Tagesmutter? In principio fu il Trentino
La storia dei nidi domiciliari e delle tagesmutter in Italia è relativamente recente. Lo sviluppo delle politiche per l’infanzia ha inizio con la legge 176 del 1991 con la quale il Governo italiano ha recepito la Convenzione Onu sui diritti dell’infanzia approvata dall’Assemblea delle Nazioni Unite nel 1989. Il processo di ratifica è poi proseguito con la legge 285/97 (Legge Turco) che costituisce il primo grande strumento di cambiamento nel sistema delle politiche sociali italiane, anche per merito della copertura finanziaria che l’ha sostenuta.
Grazie ai finanziamenti previsti dalla Legge Turco, è iniziata la sperimentazione del modello tagesmutter e si sono sviluppate le prime reti di nidi famiglia che – a partire dal Trentino Alto Adige – hanno poi coinvolto le altre regioni.

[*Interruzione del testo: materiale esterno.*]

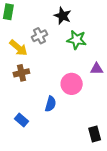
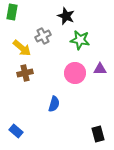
pink circle: (72, 84) -> (75, 73), moved
blue rectangle: (21, 120) -> (16, 131), moved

Anche dal punto di vista normativo non c’è una linea unitaria. Il nido famiglia è generalmente un servizio educativo domiciliare, in Italia regolamentato a livello regionale. Quasi tutte le Regioni hanno adottato una normativa ad hoc che stabilisce le modalità attraverso le quali è possibile aprire un nido famiglia, un nido domiciliare o diventare assistente domiciliare. È dunque possibile lavorare come tagesmutter in autonomia, non è necessario dunque far parte ad un’associazione o una cooperativa.
Sold out: la domanda supera l’offerta
«Appartenere a una rete ed essere iscritte all’albo nazionale – chiarisce Erminia – è sicuramente una garanzia. Il nostro è un lavoro molto delicato, è assolutamente controproducente improvvisarsi». Il prossimo corso di formazione della rete Domus partirà tra poco: a febbraio ci saranno i seminari formativi per poter poi accedere alla selezione del corso, il 2 e il 3 marzo.
Sulla pagina Facebook “I nidi delle mamme” curata da Margherita Fortebraccio, coordinatrice pedagogica e presidente dell’associazione, si possono trovare tutti gli aggiornamenti in merito ai corsi. I requisiti minimi: dai 21 anni di età, una casa a norma (soprattutto per quanto riguarda impianti e caldaie) e spazi adeguati (si calcola che servano quattro metri quadri a bambino). «Ci piacerebbe diventare più numerose – conclude Erminia – perché a differenza di altri settori nel nostro c’è il paradosso che l’offerta è inferiore alla domanda. E c’è un vantaggio ulteriore, quello di lavorare a casa, prendendosi cura dei bambini del nido e contemporaneamente dei propri figli».